That status was not enough to save him from the fate of so many of his countrymen, so when the cars full of gunmen rolled up to his house in Baghdad last week, he did what so many had done before. He and his sons grabbed their guns and fought for their lives.
It was the most prominent abduction of the past year, and it has seen the face of the Iraqi security operation refusing to tell police about it for fear of revenge. As Nouri al-Maliki, the Prime Minister, launched a high-risk attack on Shia militias across the country, those same militias decided to make an example of his security spokesman.

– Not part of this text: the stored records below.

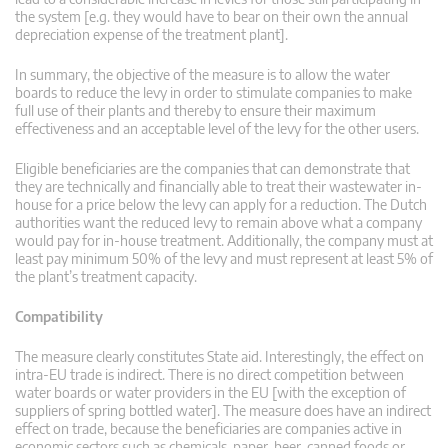
the system [e.g. they would have to bear on their own the annual
depreciation expense of the treatment plant].
In summary, the objective of the measure is to allow the water
boards to reduce the levy in order to stimulate companies to make
full use of their plants and thereby to ensure their maximum
effectiveness and an acceptable level of the levy for the other users.
Eligible beneficiaries are the companies that can demonstrate that
they are technically and financially able to treat their wastewater in-
house for a price below the levy can apply for a reduction. The Dutch
authorities want the reduced levy to remain above what a company
would pay for in-house treatment. Additionally, the company must at
least pay minimum 50% of the levy and must represent at least 5% of
the plant’s treatment capacity.
Compatibility
The measure clearly constitutes State aid. Interestingly, the effect on
intra-EU trade is indirect. There is no direct competition between
water boards or water providers in the EU [with the exception of
suppliers of spring bottled water]. The measure does have an indirect
effect on trade, because the beneficiaries are companies active in
economic sectors such as chemicals, paper, beer, canned foods or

“Around 40 people came towards my house from two directions, shooting,” Mr al-Sheikhly told The Times at the Rashid Hotel in the Green Zone, where he now lives with 17 members of his displaced family. As the government security spokesman he was supposed to have 16 guards, but only three were on duty that day. He and his sons fought alongside them in a protracted street battle. His attackers were armed with rocketpropelled grenades and heavy machineguns. The defenders shot two of their assailants as they tried to enter the gates.
But the house was on fire from the rocket fire, and full of women and children. Mr al-Sheikhly's mother, seeing the desperate situation, walked outside to beg for it to end, hoping the gunmen would respect her age. Instead, they grabbed her. “When I saw that, I put my gun down and surrendered,” said Mr al-Sheikhly, who worked in academia for 40 years before taking the job last summer as spokesman for Operation Fahd alKanoun, or Imposing the Law.
The gunmen, who openly identified themselves as al-Mahdi Army fighters, took him away to a series of safe houses. They were polite and made him as comfortable as they could, but he was convinced that they would kill him because they were all local men whom he could identify easily, yet had not bothered to hide their faces.
“They haven't any belief in anything, no national or ideological issues,” Mr al-Sheikhly said. “They are just following orders of the sheikhs, who use their ignorance to make power. People say knowledge is power, but ignorance is power for the sheikhs.”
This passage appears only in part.